Into the Breach è un capolavoro di design strategico. Unisce la semplicità e lo spessore nintendiano di Advance Wars, la rapidità di un puzzle game e la cattiveria rigiocabile di roguelike come The Binding of Isaac. Non a caso, nasce dalle stesse menti malefiche che ci hanno regalato FTL - Faster Than Light. Il concetto è semplicissimo: si gestisce una squadra da tre unità, tutte con abilità e caratteristiche radicalmente diverse, in mappe piccolissime, da otto per otto caselle. Ogni volta che un'unità nemica colpisce uno dei palazzi da proteggere, l'indicatore della "grid" scende di un'unità. Quando arriva a zero, è game over e l'unica alternativa è scappare in un'altra timeline, nel disperato tentativo di respingere l'invasione. E chiariamoci subito: questa cosa succede spesso.
Amo i giochi che non hanno paura di essere difficili, e Into the Breach ha il coraggio di esserlo da subito, senza chiedere scusa, senza vaselina. Già nella prima missione, quando un tutorial leggero ed elegante spiega le basi del gioco, può finire tutto in tragedia. Nelle missioni successive si realizza che lo spawn dei nemici è spietato e che perdere palazzi e vite umane è facilissimo. Così facile che spesso e volentieri gli obiettivi secondari vengono ignorati bellamente, anche se sono fondamentali per accumulare risorse e sopravvivere alle fasi successive, che prevedibilmente diventano sempre più violente e spietate. Nel caso non si capisse, mentre batto sulla tastiera ho gli occhi a cuoricino.
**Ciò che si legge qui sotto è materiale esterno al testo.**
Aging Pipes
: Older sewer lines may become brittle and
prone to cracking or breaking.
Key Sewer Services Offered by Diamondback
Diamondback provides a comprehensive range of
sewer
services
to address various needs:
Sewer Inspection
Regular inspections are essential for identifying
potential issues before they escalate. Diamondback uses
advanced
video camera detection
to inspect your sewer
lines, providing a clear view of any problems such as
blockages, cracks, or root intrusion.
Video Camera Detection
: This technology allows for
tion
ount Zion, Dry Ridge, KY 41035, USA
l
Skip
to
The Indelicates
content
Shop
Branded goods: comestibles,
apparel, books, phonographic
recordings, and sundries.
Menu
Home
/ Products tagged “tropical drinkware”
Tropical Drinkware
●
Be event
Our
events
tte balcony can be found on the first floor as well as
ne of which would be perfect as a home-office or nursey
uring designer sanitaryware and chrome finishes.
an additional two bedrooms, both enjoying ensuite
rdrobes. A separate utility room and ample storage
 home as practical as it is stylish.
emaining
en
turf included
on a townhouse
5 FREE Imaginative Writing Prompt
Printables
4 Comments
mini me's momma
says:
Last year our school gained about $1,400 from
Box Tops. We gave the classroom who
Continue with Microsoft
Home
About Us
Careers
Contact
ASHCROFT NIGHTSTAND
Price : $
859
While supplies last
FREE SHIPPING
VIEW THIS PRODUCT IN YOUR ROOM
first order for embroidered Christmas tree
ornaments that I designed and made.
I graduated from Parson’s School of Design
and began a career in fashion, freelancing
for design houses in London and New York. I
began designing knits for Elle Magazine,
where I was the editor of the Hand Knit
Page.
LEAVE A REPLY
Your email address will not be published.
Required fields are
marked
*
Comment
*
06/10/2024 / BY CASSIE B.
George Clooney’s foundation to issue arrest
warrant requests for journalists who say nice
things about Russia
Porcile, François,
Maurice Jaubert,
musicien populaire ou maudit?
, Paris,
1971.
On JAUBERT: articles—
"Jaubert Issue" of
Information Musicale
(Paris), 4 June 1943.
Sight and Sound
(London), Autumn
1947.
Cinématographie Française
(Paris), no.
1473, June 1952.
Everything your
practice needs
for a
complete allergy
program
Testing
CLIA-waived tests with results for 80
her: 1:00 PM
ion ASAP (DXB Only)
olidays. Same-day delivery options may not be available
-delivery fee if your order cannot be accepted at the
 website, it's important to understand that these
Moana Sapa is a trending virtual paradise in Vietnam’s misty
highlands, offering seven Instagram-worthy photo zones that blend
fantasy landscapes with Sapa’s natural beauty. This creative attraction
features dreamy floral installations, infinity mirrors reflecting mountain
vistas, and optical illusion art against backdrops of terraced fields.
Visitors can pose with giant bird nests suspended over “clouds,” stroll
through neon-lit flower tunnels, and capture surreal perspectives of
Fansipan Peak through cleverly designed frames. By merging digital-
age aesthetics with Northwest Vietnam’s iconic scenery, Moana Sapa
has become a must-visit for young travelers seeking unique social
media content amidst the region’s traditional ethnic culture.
Oltre che dalla raffinatezza del design, che crea continuamente situazioni nuove e intriganti partendo da pochissimi elementi base, sono completamente rapito dal ritmo delle partite, che fanno scattare il virtuoso/malefico meccanismo del "Ancora una missione, poi stacco". Se vi piacciono gli strategici a turni, vi avviso subito che rischiate di cadere in un pozzo simile a quello di Civilization, aggravato dalla consapevolezza che una campagna può finire in poco più di un'ora. Anzi, è più probabile che finisca dopo dieci minuti, perché quando ti muore il tuo pilota preferito alla seconda missione, ragequitti e chiudi il gioco. Però poi lo riapri, fai partire un'altra campagna, ti rendi conto che puoi sbloccare altre squadre, provare altre armi, potenziare diversamente i tuoi mech...
Ah, sì, perché poi ci sono i mech, che nel mio cuore infantile sono ancora la cosa più bella del mondo. Mech fighissimi, disegnati con uno stile pixelloso che piace persino a un fondamentalista del retrogaming come me. Insomma, è tutto giusto.
Sono felice di potermi rifugiare dentro Into the Breach. Sarà che il momento mi rende sentimentale anche verso i giochi indie, ma non riesco a trovargli un difetto e non starò certo a trovarlo col lanternino per sembrarvi un critico severo. Compratelo, amatelo, fatevi prendere a pisellate negli occhi dagli insetti.
Ho giocato a Into the Breach con un codice Steam ricevuto dagli sviluppatori, entrando in uno stato di catalessi e uscendone solo quando ero costretto ad andare a letto. Ho finito qualche volta la campagna, ho sbloccato quasi tutte le squadre e sono in scimmia durissima.